Which two items on an income statement result in decreased net income if they are increased? (Choose 2)
Cost of Goods Sold and Interest Expense result in decreased net income if they are increased.
Increasing the Cost of Goods Sold (COGS) directly raises the expenses associated with producing goods, reducing gross profit and ultimately net income. Similarly, an increase in Interest Expense raises the costs of borrowing, which also detracts from net income.
Increasing sales typically leads to higher revenues, which would improve net income, assuming costs remain constant.
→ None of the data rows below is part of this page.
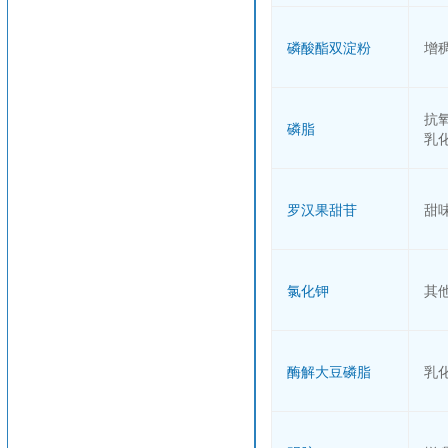
磷酸酯双淀粉
增
抗
磷脂
乳
罗汉果甜苷
甜
氯化钾
其
酶解大豆磷脂
乳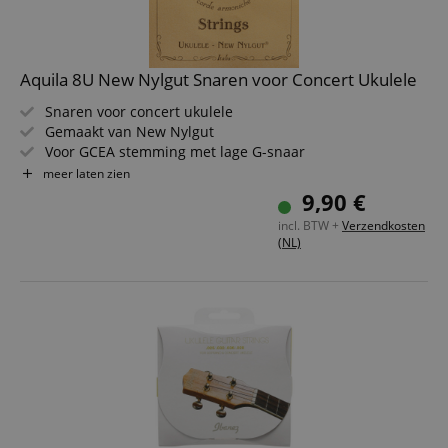
Aquila 8U New Nylgut Snaren voor Concert Ukulele
Snaren voor concert ukulele
Gemaakt van New Nylgut
Voor GCEA stemming met lage G-snaar
Gedefinieerde, zingende klank met uitstekende respons
meer laten zien
Korte rekfase en betere stemstabiliteit dan normaal
9,90 €
nylon
incl. BTW +
Verzendkosten
Snareinden kleurgecodeerd
(NL)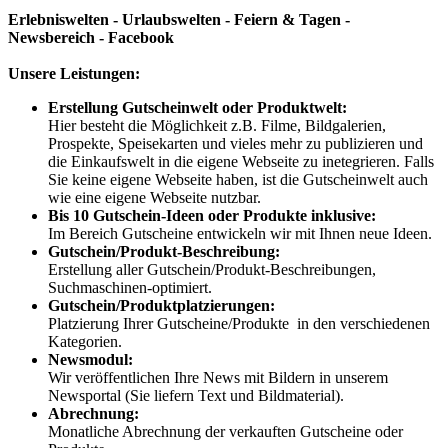
Erlebniswelten - Urlaubswelten - Feiern & Tagen -
Newsbereich - Facebook
Unsere Leistungen:
Erstellung Gutscheinwelt oder Produktwelt:
Hier besteht die Möglichkeit z.B. Filme, Bildgalerien,
Prospekte, Speisekarten und vieles mehr zu publizieren und
die Einkaufswelt in die eigene Webseite zu inetegrieren. Falls
Sie keine eigene Webseite haben, ist die Gutscheinwelt auch
wie eine eigene Webseite nutzbar.
Bis 10 Gutschein-Ideen oder Produkte inklusive:
Im Bereich Gutscheine entwickeln wir mit Ihnen neue Ideen.
Gutschein/Produkt-Beschreibung:
Erstellung aller Gutschein/Produkt-Beschreibungen,
Suchmaschinen-optimiert.
Gutschein/Produktplatzierungen:
Platzierung Ihrer Gutscheine/Produkte in den verschiedenen
Kategorien.
Newsmodul:
Wir veröffentlichen Ihre News mit Bildern in unserem
Newsportal (Sie liefern Text und Bildmaterial).
Abrechnung:
Monatliche Abrechnung der verkauften Gutscheine oder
Therefore, an increase in sales does not result in decreased net income, making this choice incorrect.
An increase in COGS raises the total expenses incurred in producing goods sold, thereby reducing gross profit and net income. This relationship makes it a valid choice for the question, as higher production costs directly impact profitability.
Gains refer to profits realized from transactions, such as selling an asset for more than its book value. Increasing gains will enhance net income, not decrease it, rendering this option incorrect.
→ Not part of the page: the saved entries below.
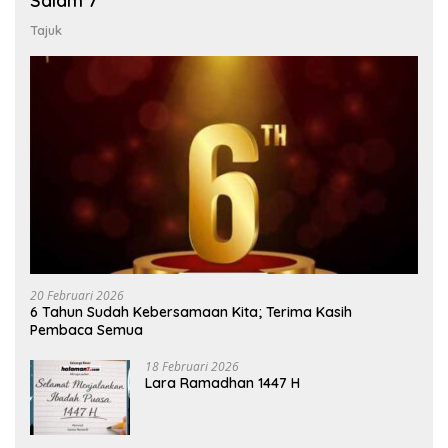
Salam 7
Tajuk
20 Februari 2026
6 Tahun Sudah Kebersamaan Kita; Terima Kasih
Pembaca Semua
18 Februari 2026
Lara Ramadhan 1447 H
Gross profit is the difference between sales revenue and COGS. An increase in gross profit would indicate increased profitability, hence it cannot lead to decreased net income, making this choice incorrect.
Interest Expense represents the cost of borrowing. An increase in this expense reduces net income because it represents an additional financial burden on the company, making this a correct choice.
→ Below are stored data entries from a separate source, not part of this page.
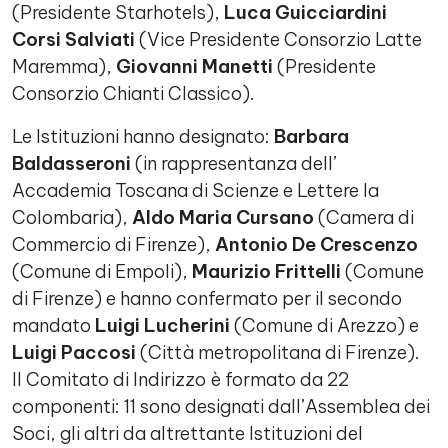
(Presidente Starhotels),
Luca Guicciardini
Corsi Salviati
(Vice Presidente Consorzio Latte
Maremma),
Giovanni Manetti
(Presidente
Consorzio Chianti Classico).
Le Istituzioni hanno designato:
Barbara
Baldasseroni
(in rappresentanza dell’
Accademia Toscana di Scienze e Lettere la
Colombaria),
Aldo Maria Cursano
(Camera di
Commercio di Firenze),
Antonio De Crescenzo
(Comune di Empoli),
Maurizio Frittelli
(Comune
di Firenze) e hanno confermato per il secondo
mandato
Luigi Lucherini
(Comune di Arezzo) e
Luigi Paccosi
(Città metropolitana di Firenze).
Il Comitato di Indirizzo è formato da 22
componenti: 11 sono designati dall’Assemblea dei
Soci, gli altri da altrettante Istituzioni del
While increasing Administrative Expenses would reduce net income, it is not one of the two specified choices in the question. Thus, it is not selected, even though it could impact income negatively.
Like Administrative Expenses, an increase in Depreciation would reduce net income due to higher expense recognition. However, it is not one of the two correct answers specified in the question.
To summarize, the two items from the income statement that lead to decreased net income when increased are Cost of Goods Sold and Interest Expense. These expenses directly subtract from gross profit and net income respectively, while other options either increase revenue or do not directly impact net income in the same manner. Understanding these dynamics is crucial for financial management and analysis.